Michael Pettis is a professor at Peking University's Guanghua School of Management, where he specializes in Chinese financial markets.  He has also taught, from 2002 to 2004, at Tsinghua University’s School of Economics and Management and, from 1992 to 2001, at Columbia University’s Graduate School of Business.   He is a member of the board of directors of ABC-CA Fund Management Co., a Sino-French joint venture based in Shanghai.

 

Pettis has worked on Wall Street in trading, capital markets, and corporate finance since 1987, when he joined the Sovereign Debt trading team at Manufacturers Hanover (now JP Morgan).
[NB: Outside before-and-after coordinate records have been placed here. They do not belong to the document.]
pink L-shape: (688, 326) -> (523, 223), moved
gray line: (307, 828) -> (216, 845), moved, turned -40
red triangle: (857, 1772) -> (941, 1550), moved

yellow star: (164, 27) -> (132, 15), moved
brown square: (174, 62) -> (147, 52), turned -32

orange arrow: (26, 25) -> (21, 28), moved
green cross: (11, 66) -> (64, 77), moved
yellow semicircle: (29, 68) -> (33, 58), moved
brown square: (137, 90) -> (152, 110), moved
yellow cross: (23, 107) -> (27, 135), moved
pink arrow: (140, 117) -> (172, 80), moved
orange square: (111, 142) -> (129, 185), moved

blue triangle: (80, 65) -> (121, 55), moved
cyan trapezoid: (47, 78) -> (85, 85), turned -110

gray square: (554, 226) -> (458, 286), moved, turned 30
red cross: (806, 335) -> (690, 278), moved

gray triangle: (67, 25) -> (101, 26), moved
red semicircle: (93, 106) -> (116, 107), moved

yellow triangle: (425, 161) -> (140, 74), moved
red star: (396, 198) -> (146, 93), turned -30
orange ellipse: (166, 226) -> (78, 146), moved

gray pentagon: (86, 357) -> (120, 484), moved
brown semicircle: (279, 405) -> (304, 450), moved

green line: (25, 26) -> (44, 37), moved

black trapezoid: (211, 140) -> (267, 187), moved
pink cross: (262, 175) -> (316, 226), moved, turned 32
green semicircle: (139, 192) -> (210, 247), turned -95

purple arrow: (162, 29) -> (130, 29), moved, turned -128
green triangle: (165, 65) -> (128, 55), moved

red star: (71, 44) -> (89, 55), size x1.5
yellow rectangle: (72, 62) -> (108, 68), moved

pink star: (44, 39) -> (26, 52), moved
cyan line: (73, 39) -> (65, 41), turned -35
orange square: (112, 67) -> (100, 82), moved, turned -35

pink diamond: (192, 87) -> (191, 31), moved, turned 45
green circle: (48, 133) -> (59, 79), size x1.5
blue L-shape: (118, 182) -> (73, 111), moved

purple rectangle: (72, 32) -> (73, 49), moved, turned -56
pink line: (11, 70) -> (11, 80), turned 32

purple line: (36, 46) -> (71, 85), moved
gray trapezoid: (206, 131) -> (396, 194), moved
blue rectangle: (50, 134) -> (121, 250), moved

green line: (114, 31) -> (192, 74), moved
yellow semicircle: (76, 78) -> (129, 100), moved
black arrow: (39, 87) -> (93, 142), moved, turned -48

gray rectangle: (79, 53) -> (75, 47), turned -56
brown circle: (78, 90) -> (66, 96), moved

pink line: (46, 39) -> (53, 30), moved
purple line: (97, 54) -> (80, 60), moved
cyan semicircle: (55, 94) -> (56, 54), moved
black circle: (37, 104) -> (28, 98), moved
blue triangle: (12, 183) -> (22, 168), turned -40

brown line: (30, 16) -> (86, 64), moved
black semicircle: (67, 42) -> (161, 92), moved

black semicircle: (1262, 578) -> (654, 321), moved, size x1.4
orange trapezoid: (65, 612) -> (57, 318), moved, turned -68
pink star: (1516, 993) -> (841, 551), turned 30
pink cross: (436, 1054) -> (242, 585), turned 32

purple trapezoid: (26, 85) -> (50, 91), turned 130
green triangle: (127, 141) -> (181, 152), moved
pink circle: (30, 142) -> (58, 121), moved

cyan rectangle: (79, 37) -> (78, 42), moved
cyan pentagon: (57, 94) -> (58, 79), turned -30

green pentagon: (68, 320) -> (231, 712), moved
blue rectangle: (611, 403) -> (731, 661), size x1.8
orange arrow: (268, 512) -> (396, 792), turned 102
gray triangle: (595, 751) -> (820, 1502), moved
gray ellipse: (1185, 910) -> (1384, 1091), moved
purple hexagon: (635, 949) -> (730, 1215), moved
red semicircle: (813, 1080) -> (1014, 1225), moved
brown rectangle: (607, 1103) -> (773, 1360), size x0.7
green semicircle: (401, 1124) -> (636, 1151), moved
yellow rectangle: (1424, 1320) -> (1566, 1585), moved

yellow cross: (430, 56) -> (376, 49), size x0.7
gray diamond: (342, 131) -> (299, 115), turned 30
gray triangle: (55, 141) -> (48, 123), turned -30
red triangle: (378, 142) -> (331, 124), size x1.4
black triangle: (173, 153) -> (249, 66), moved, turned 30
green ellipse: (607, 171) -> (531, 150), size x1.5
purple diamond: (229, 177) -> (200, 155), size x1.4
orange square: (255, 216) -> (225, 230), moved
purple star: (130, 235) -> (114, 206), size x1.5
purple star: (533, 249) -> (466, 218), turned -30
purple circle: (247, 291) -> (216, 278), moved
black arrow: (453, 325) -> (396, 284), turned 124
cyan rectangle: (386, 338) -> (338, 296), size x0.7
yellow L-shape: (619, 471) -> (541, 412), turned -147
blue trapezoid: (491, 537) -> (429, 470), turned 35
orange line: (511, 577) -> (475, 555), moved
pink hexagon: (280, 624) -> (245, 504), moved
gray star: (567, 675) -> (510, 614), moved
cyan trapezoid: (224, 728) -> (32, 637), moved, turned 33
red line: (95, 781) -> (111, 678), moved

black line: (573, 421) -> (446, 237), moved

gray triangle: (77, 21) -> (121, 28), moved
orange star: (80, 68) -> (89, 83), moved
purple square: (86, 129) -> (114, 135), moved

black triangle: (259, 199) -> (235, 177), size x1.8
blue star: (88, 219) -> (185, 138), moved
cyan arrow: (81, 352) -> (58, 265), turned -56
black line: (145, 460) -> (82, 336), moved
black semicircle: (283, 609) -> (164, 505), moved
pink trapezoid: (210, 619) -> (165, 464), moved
Most recently, from 1996 to 2001, Pettis worked at Bear Stearns, where he was Managing Director-Principal heading the Latin American Capital Markets and the Liability Management groups. He has also worked as a partner in a merchant banking boutique that specialized in securitizing Latin American assets and at Credit Suisse First Boston, where he headed the emerging markets trading team. Besides trading and capital markets, Pettis has been involved in sovereign advisory work, including for the Mexican government on the privatization of its banking system, the Republic of Macedonia on the restructuring of its international bank debt, and the South Korean Ministry of Finance on the restructuring of the country’s commercial bank debt.

 

Pettis is a member of the Institute of Latin American Studies Advisory Board at Columbia University as well as the Dean’s Advisory Board at the School of Public and International Affairs.  He is the author of several books, including The Volatility Machine: Emerging Economies and the Threat of Financial Collapse (Oxford University Press, 2001).  He received an MBA in Finance in 1984 and an MIA in Development Economics in 1981, both from Columbia University.